╭─ Provided data

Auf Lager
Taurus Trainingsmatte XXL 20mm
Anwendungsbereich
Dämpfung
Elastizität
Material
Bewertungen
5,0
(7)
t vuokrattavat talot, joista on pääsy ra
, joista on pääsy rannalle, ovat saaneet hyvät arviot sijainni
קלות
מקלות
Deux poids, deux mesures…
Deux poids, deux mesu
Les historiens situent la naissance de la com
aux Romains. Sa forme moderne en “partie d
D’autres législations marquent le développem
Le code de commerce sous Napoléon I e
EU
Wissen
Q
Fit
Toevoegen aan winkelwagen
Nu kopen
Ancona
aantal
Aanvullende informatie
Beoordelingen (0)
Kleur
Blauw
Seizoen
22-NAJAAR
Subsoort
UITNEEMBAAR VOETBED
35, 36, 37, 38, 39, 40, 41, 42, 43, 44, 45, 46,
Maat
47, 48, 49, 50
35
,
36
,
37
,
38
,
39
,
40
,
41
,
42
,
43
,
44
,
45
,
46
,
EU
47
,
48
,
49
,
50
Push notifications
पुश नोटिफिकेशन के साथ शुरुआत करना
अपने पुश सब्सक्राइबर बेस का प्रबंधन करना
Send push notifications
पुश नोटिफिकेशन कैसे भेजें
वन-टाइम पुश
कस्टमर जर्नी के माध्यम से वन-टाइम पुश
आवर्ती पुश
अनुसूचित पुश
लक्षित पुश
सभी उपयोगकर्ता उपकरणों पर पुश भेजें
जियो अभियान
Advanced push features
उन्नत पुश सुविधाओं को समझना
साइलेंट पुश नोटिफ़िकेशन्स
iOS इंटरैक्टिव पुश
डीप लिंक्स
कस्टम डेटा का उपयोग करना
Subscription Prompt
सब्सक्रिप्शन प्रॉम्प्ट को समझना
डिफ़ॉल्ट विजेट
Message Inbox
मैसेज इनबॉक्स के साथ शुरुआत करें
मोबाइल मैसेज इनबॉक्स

╰─
╭─ Provided data

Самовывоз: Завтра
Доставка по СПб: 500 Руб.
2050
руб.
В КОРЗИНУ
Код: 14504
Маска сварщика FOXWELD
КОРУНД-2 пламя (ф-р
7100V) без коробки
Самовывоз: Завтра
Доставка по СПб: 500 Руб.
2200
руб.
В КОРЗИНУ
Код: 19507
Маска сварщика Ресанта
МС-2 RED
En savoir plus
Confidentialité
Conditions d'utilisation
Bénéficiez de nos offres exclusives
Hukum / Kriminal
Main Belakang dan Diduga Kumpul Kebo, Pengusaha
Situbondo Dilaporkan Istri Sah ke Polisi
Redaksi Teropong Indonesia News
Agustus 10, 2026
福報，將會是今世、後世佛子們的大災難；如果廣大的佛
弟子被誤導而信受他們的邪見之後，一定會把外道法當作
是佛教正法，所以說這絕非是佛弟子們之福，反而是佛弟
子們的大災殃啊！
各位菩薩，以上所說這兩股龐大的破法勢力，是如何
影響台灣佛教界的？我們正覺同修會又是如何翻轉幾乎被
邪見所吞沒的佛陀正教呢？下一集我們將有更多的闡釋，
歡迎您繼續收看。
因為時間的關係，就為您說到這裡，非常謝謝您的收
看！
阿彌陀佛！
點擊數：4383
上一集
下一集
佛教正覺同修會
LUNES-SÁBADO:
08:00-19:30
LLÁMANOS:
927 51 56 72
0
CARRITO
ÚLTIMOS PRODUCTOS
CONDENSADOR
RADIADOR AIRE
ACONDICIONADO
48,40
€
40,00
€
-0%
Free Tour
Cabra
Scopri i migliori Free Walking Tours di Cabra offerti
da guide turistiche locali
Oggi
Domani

╰─
╭─ Provided data

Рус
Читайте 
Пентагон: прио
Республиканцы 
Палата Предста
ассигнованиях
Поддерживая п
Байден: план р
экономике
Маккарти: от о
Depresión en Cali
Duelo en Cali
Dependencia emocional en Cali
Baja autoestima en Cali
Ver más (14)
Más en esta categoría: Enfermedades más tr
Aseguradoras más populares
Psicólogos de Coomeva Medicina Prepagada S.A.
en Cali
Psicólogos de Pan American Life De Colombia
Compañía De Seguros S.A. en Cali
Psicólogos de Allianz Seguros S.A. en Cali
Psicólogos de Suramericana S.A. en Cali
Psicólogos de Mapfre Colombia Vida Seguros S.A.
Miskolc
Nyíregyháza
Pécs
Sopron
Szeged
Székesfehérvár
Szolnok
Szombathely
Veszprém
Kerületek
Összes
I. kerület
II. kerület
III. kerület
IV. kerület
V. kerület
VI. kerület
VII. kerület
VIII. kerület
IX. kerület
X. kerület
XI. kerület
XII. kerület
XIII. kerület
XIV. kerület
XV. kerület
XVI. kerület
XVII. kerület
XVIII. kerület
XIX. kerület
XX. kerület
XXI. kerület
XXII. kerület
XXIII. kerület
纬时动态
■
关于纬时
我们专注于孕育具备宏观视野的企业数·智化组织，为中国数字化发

╰─

*What the task asks:* Among the lines above, return those that contain the string "joista".

*Response below:*
t vuokrattavat talot, joista on pääsy ra
, joista on pääsy rannalle, ovat saaneet hyvät arviot sijainni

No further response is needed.